Segment Open

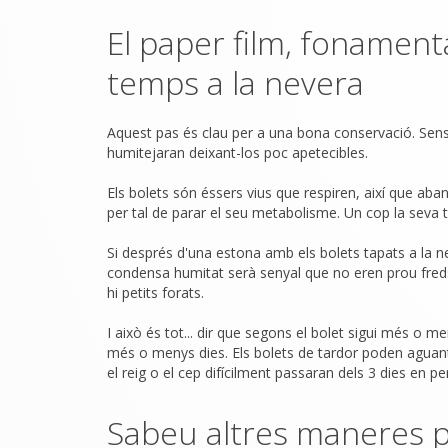
El paper film, fonament
temps a la nevera
Aquest pas és clau per a una bona conservació. Sens
humitejaran deixant-los poc apetecibles.
Els bolets són éssers vius que respiren, així que aba
per tal de parar el seu metabolisme. Un cop la seva
Si després d'una estona amb els bolets tapats a la n
condensa humitat serà senyal que no eren prou fred
hi petits forats.
I això és tot... dir que segons el bolet sigui més o 
més o menys dies. Els bolets de tardor poden aguan
el reig o el cep difícilment passaran dels 3 dies en p
Sabeu altres maneres 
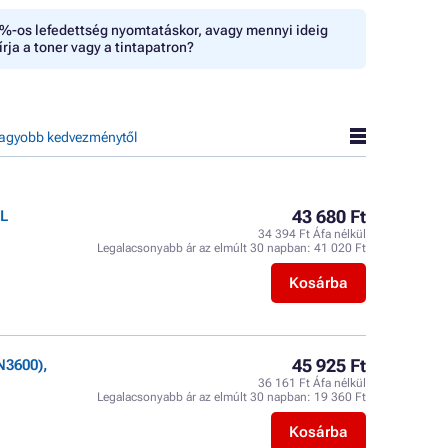
%-os lefedettség nyomtatáskor, avagy mennyi ideig
írja a toner vagy a tintapatron?
agyobb kedvezménytől
43 680 Ft
XL
34 394 Ft Áfa nélkül
Legalacsonyabb ár az elmúlt 30 napban:
41 020 Ft
Kosárba
45 925 Ft
N3600),
36 161 Ft Áfa nélkül
Legalacsonyabb ár az elmúlt 30 napban:
19 360 Ft
Kosárba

Segment Closed

Prompt:
Could you reproduce exactly, and only, the lines from the one containing "per tal de parar" through the end of the records above, both included, while leaving out the pictures?

Output for this exercise:
per tal de parar el seu metabolisme. Un cop la seva
Si després d'una estona amb els bolets tapats a la n
condensa humitat serà senyal que no eren prou fred
hi petits forats.
I això és tot... dir que segons el bolet sigui més o 
més o menys dies. Els bolets de tardor poden aguan
el reig o el cep difícilment passaran dels 3 dies en p
Sabeu altres maneres 
%-os lefedettség nyomtatáskor, avagy mennyi ideig
írja a toner vagy a tintapatron?
agyobb kedvezménytől
43 680 Ft
XL
34 394 Ft Áfa nélkül
Legalacsonyabb ár az elmúlt 30 napban:
41 020 Ft
Kosárba
45 925 Ft
N3600),
36 161 Ft Áfa nélkül
Legalacsonyabb ár az elmúlt 30 napban:
19 360 Ft
Kosárba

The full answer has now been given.